3. Dead Poets Society

Directed by Peter Weir and starring Robin Williams, Dead Poets Society is a film that needs little introduction; after all, its rousing chorus of “carpe diem” is one of the most quoted inspirational lines of all time, and the idea that by seizing the day, one can make their life extraordinary is one of the most inspirational and pervasive in cinema history. A story of one very inspirational teacher (Williams) and the group of young men he sets out to inspire, all of whom attend a conservative boarding school circa 1959, Dead Poets Society is consistently cited as one of Williams’ finest performances (that’s a very impressive feat, considering he had many fine performances) and one of the few films that never fails to instill in its audience a sense of wonder and potential.

2. Rocky

[Warning: If you’re reading this and you haven’t already seen Rocky, you deserve the impending spoilers.] We understand that we said we wouldn’t put any more sports movies on here, but it’s impossible to speak of inspiration without mentioning Rocky, the famous boxing film that stars Sylvester Stallone as Rocky Balboa, the “Italian Stallion” and one of cinema history’s toughest individuals. Released in 1976, Rocky tells the story of a man who trains as hard as he can for a fight, loses that fight, and still wins in life due to the power of his indomitable spirit and his desire to continue his career anyways. If that’s not inspiring to you, then you’re either a member of the walking dead or you’re cousins with Hal 9000, because that’s what comes up in the dictionary when you look up “inspirational,” it just says “Watch Rocky.

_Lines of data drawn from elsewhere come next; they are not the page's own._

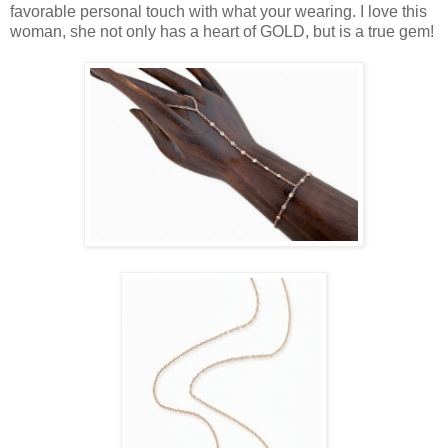
favorable personal touch with what your wearing. I love this
woman, she not only has a heart of GOLD, but is a true gem!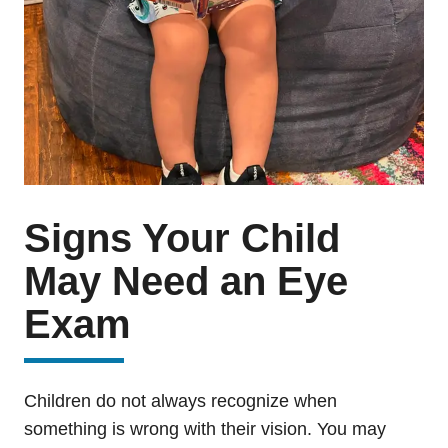
Signs Your Child
May Need an Eye
Exam
Children do not always recognize when
something is wrong with their vision. You may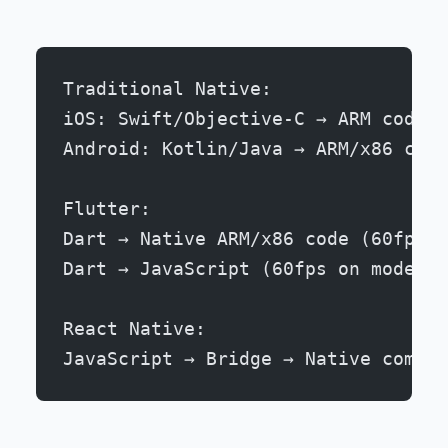
Traditional Native:
iOS: Swift/Objective-C → ARM code (
Android: Kotlin/Java → ARM/x86 code
Flutter:
Dart → Native ARM/x86 code (60fps o
Dart → JavaScript (60fps on modern 
React Native:
JavaScript → Bridge → Native compon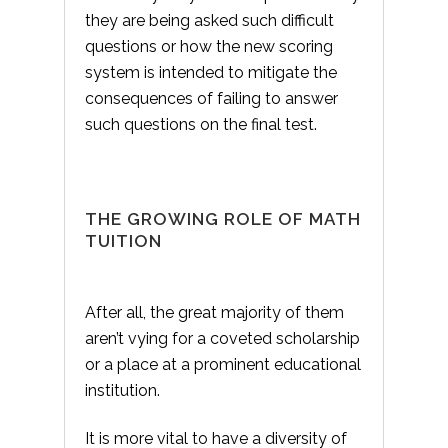
they are being asked such difficult
questions or how the new scoring
system is intended to mitigate the
consequences of failing to answer
such questions on the final test.
THE GROWING ROLE OF MATH
TUITION
After all, the great majority of them
aren’t vying for a coveted scholarship
or a place at a prominent educational
institution.
It is more vital to have a diversity of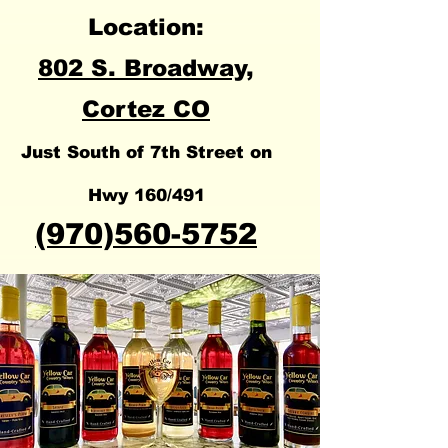
Location:
802 S. Broadway,
Cortez
CO
Just South of 7th Street on
Hwy 160/491
(970)560-5752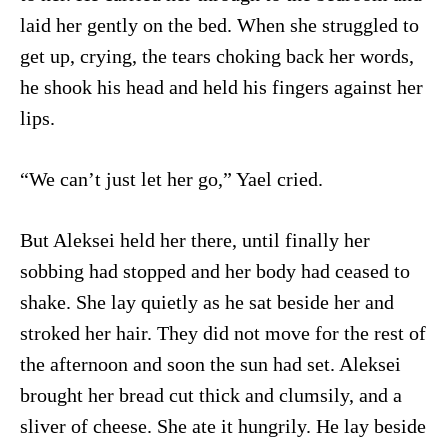
laid her gently on the bed. When she struggled to
get up, crying, the tears choking back her words,
he shook his head and held his fingers against her
lips.
“We can’t just let her go,” Yael cried.
But Aleksei held her there, until finally her
sobbing had stopped and her body had ceased to
shake. She lay quietly as he sat beside her and
stroked her hair. They did not move for the rest of
the afternoon and soon the sun had set. Aleksei
brought her bread cut thick and clumsily, and a
sliver of cheese. She ate it hungrily. He lay beside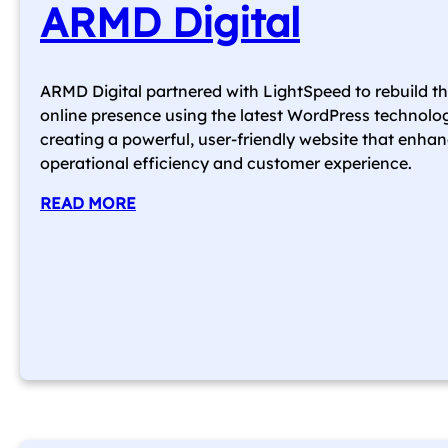
ARMD Digital
ARMD Digital partnered with LightSpeed to rebuild th
online presence using the latest WordPress technolo
creating a powerful, user-friendly website that enha
operational efficiency and customer experience.
READ MORE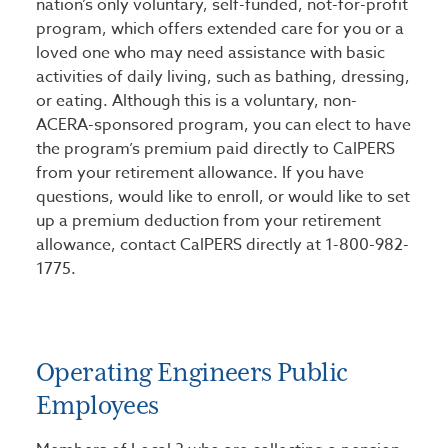
nation’s only voluntary, self-funded, not-for-profit
program, which offers extended care for you or a
loved one who may need assistance with basic
activities of daily living, such as bathing, dressing,
or eating. Although this is a voluntary, non-
ACERA-sponsored program, you can elect to have
the program’s premium paid directly to CalPERS
from your retirement allowance. If you have
questions, would like to enroll, or would like to set
up a premium deduction from your retirement
allowance, contact CalPERS directly at 1-800-982-
1775.
Operating Engineers Public
Employees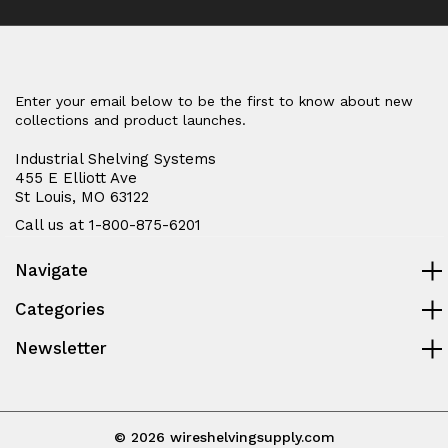
casters
casters
Enter your email below to be the first to know about new
collections and product launches.
Industrial Shelving Systems
455 E Elliott Ave
St Louis, MO 63122
Call us at 1-800-875-6201
Navigate
Categories
Newsletter
© 2026 wireshelvingsupply.com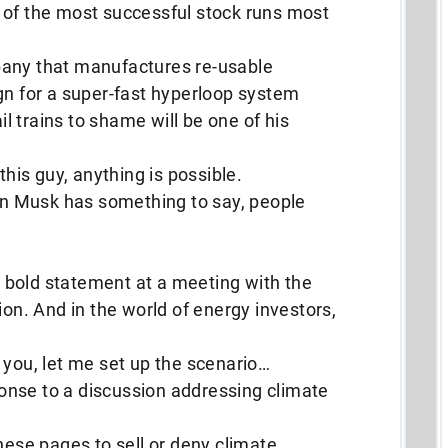
 of the most successful stock runs most
pany that manufactures re-usable
gn for a super-fast hyperloop system
ail trains to shame will be one of his
this guy, anything is possible.
lon Musk has something to say, people
bold statement at a meeting with the
ion. And in the world of energy investors,
 you, let me set up the scenario…
nse to a discussion addressing climate
hese pages to sell or deny climate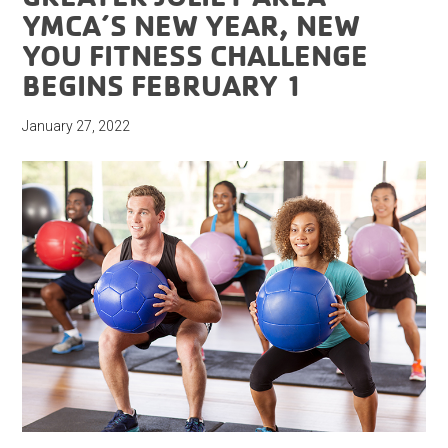
YMCA’S NEW YEAR, NEW
YOU FITNESS CHALLENGE
BEGINS FEBRUARY 1
January 27, 2022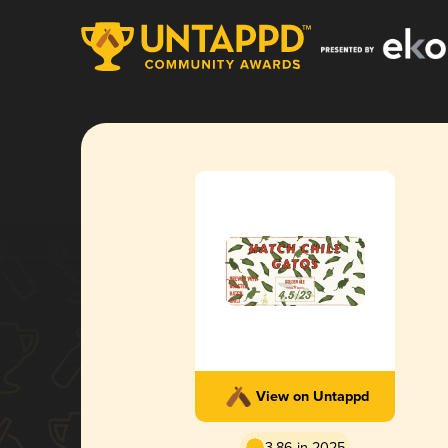
View on Untappd
3.86 in 2025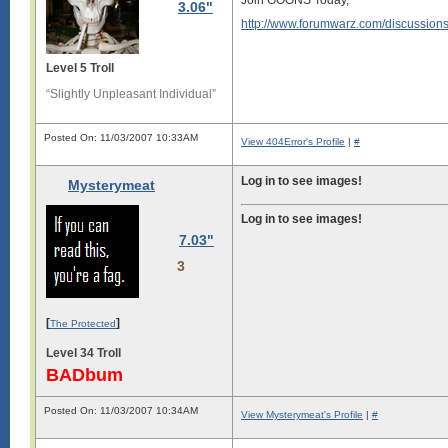
Join GOONS Today,
3.06"
http://www.forumwarz.com/discussion
Level 5 Troll
“Slightly Unpleasant Individual”
Posted On: 11/03/2007 10:33AM
View 404Error's Profile
|
#
Log in to see images!
Mysterymeat
Log in to see images!
7.03"
3
[
]
The Protected
Level 34 Troll
BADbum
Posted On: 11/03/2007 10:34AM
View Mysterymeat's Profile
|
#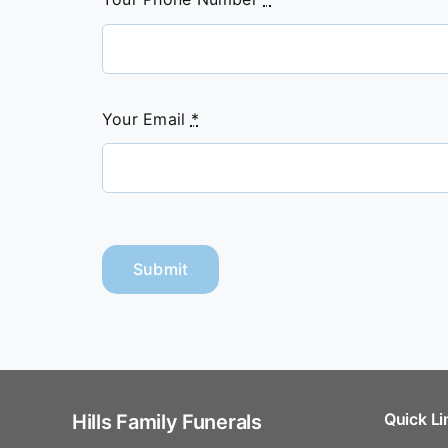
Your Email
*
Submit
Quick Li
Hills Family Funerals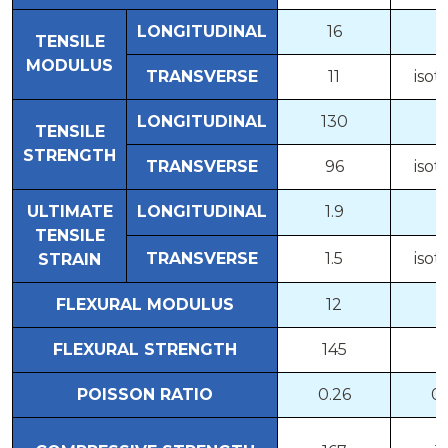
LONGITUDINAL
16
5
TENSILE
MODULUS
TRANSVERSE
11
isot
LONGITUDINAL
130
7
TENSILE
STRENGTH
TRANSVERSE
96
isot
ULTIMATE
LONGITUDINAL
1.9
1
TENSILE
TRANSVERSE
1.5
isot
STRAIN
FLEXURAL MODULUS
12
5
FLEXURAL STRENGTH
145
8
POISSON RATIO
0.26
0.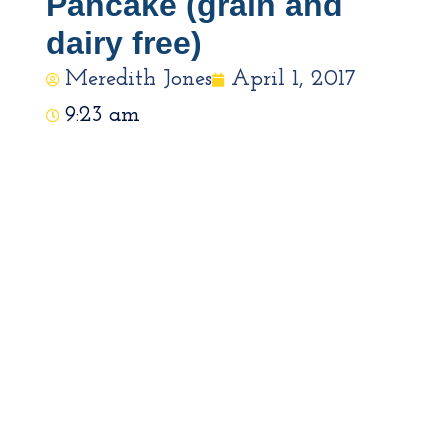
Pancake (grain and
dairy free)
Meredith Jones
April 1, 2017
9:23 am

1. The Shawshank Redemption

Who would’ve thought that the most notorious horror writer in the history of literature would provide the basis for cinema’s most inspirational film? It’s a curious match, but it’s no secret that The Shawshank Redemption, the 1994 film directed by Frank Darabont and starring Tim Robbins and Morgan Freeman, is adapted from a novella by spook expert Stephen King. The Shawshank Redemption, which tells the story of Andy Dufresne, a banker who is wrongfully convicted of the murder of his wife and her lover, and his eventual escape from Shawshank State Prison, is widely cited as the greatest film ever made, and we’re very convinced that the film’s dedication to conveying the infinite strength of the human spirit is part of the reason why it’s regarded so highly.